(Dataset entries)
+--

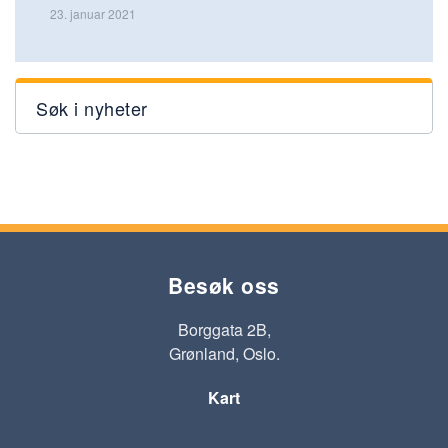
23. januar 2021
Søk i nyheter
Besøk oss
Borggata 2B,
Grønland, Oslo.
Kart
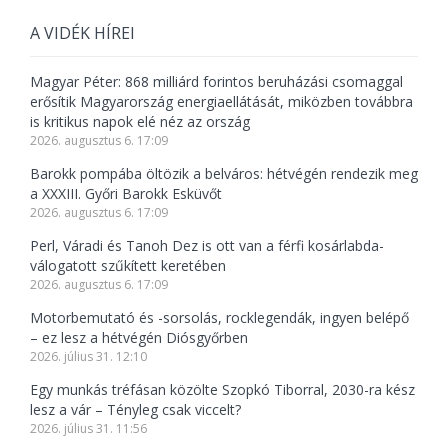
A VIDÉK HÍREI
Magyar Péter: 868 milliárd forintos beruházási csomaggal
erősítik Magyarország energiaellátását, miközben továbbra
is kritikus napok elé néz az ország
2026. augusztus 6. 17:09
Barokk pompába öltözik a belváros: hétvégén rendezik meg
a XXXIII. Győri Barokk Esküvőt
2026. augusztus 6. 17:09
Perl, Váradi és Tanoh Dez is ott van a férfi kosárlabda-
válogatott szűkített keretében
2026. augusztus 6. 17:09
Motorbemutató és -sorsolás, rocklegendák, ingyen belépő
– ez lesz a hétvégén Diósgyőrben
2026. július 31. 12:10
Egy munkás tréfásan közölte Szopkó Tiborral, 2030-ra kész
lesz a vár – Tényleg csak viccelt?
2026. július 31. 11:56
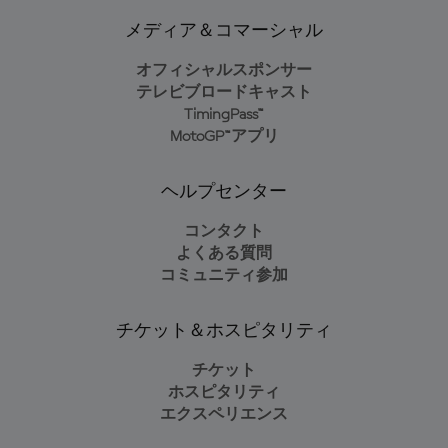
メディア＆コマーシャル
オフィシャルスポンサー
テレビブロードキャスト
TimingPass™
MotoGP™アプリ
ヘルプセンター
コンタクト
よくある質問
コミュニティ参加
チケット＆ホスピタリティ
チケット
ホスピタリティ
エクスペリエンス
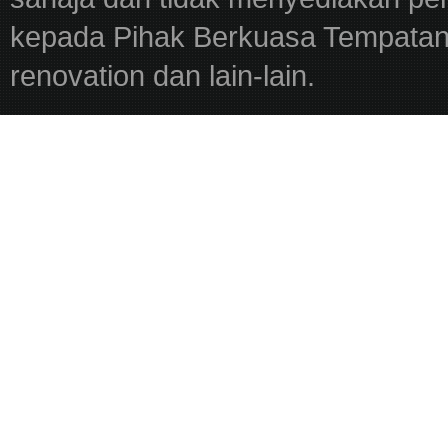
kepada Pihak Berkuasa Tempatan,
renovation dan lain-lain.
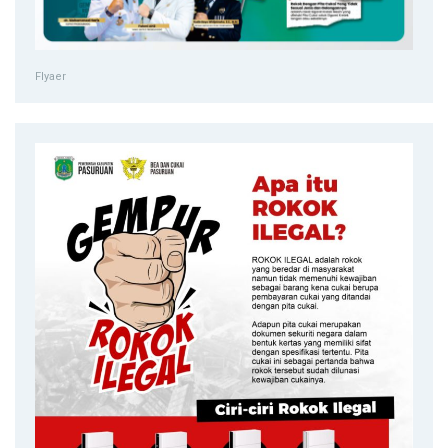
Flyaer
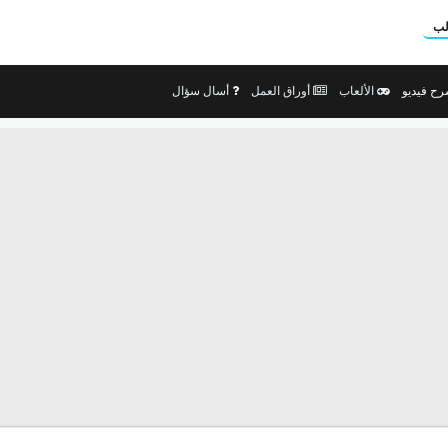
لب
ح فيديو
الألعاب
أوراق العمل
أسال سؤال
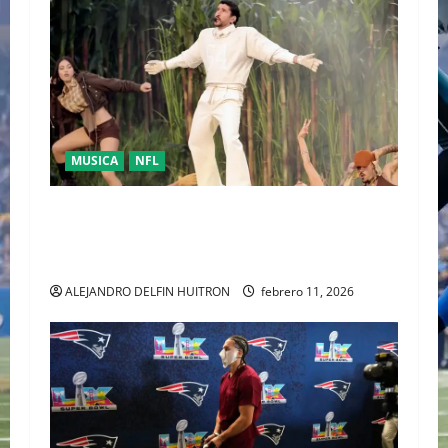
MUSICA
NFL
LA UNIDAD COMO RESPUESTA POLÍTICA FUE
PRESENTADA POR BAD BUNNY EN EL SUPER
BOWL LX
ALEJANDRO DELFIN HUITRON
febrero 11, 2026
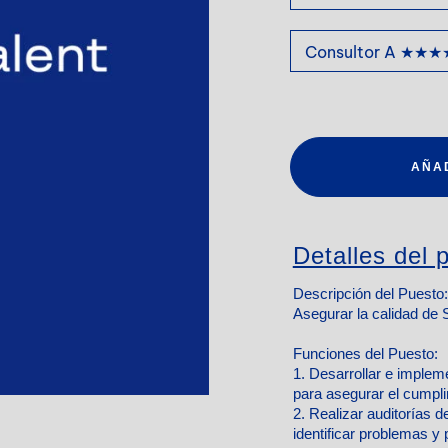
AÑA
Detalles del p
Descripción del Puesto:
Asegurar la calidad de 
Funciones del Puesto:
1. Desarrollar e implem
para asegurar el cumpl
2. Realizar auditorías d
identificar problemas y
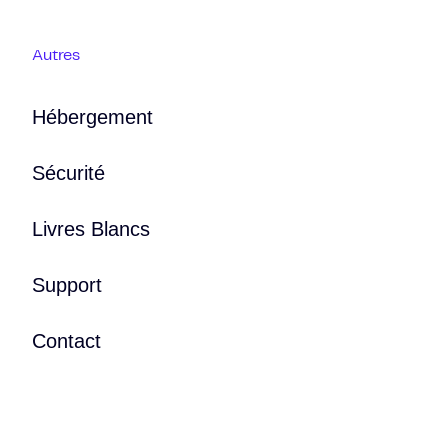
Autres
Hébergement
Sécurité
Livres Blancs
Support
Contact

+--

REQUIRED ACTION :: Your task is to retype all the entries exactly and leave out any pictures.

EXERCISE RESULT ::
23. januar 2021
Søk i nyheter
Besøk oss
Borggata 2B,
Grønland, Oslo.
Kart
A VIDÉK HÍREI
Magyar Péter: 868 milliárd forintos beruházási csomaggal
erősítik Magyarország energiaellátását, miközben továbbra
is kritikus napok elé néz az ország
2026. augusztus 6. 17:09
Barokk pompába öltözik a belváros: hétvégén rendezik meg
a XXXIII. Győri Barokk Esküvőt
2026. augusztus 6. 17:09
Perl, Váradi és Tanoh Dez is ott van a férfi kosárlabda-
válogatott szűkített keretében
2026. augusztus 6. 17:09
Motorbemutató és -sorsolás, rocklegendák, ingyen belépő
– ez lesz a hétvégén Diósgyőrben
2026. július 31. 12:10
Egy munkás tréfásan közölte Szopkó Tiborral, 2030-ra kész
lesz a vár – Tényleg csak viccelt?
2026. július 31. 11:56
メディア＆コマーシャル
オフィシャルスポンサー
テレビブロードキャスト
TimingPass™
MotoGP™アプリ
ヘルプセンター
コンタクト
よくある質問
コミュニティ参加
チケット＆ホスピタリティ
チケット
ホスピタリティ
エクスペリエンス
kepada Pihak Berkuasa Tempatan,
renovation dan lain-lain.
Flyaer
لب
ح فيديو
الألعاب
أوراق العمل
أسال سؤال
MUSICA
NFL
LA UNIDAD COMO RESPUESTA POLÍTICA FUE
PRESENTADA POR BAD BUNNY EN EL SUPER
BOWL LX
ALEJANDRO DELFIN HUITRON
febrero 11, 2026
AÑA
Detalles del p
Descripción del Puesto:
Asegurar la calidad de 
Funciones del Puesto:
1. Desarrollar e implem
para asegurar el cumpl
2. Realizar auditorías d
identificar problemas y
Autres
Hébergement
Sécurité
Livres Blancs
Support
Contact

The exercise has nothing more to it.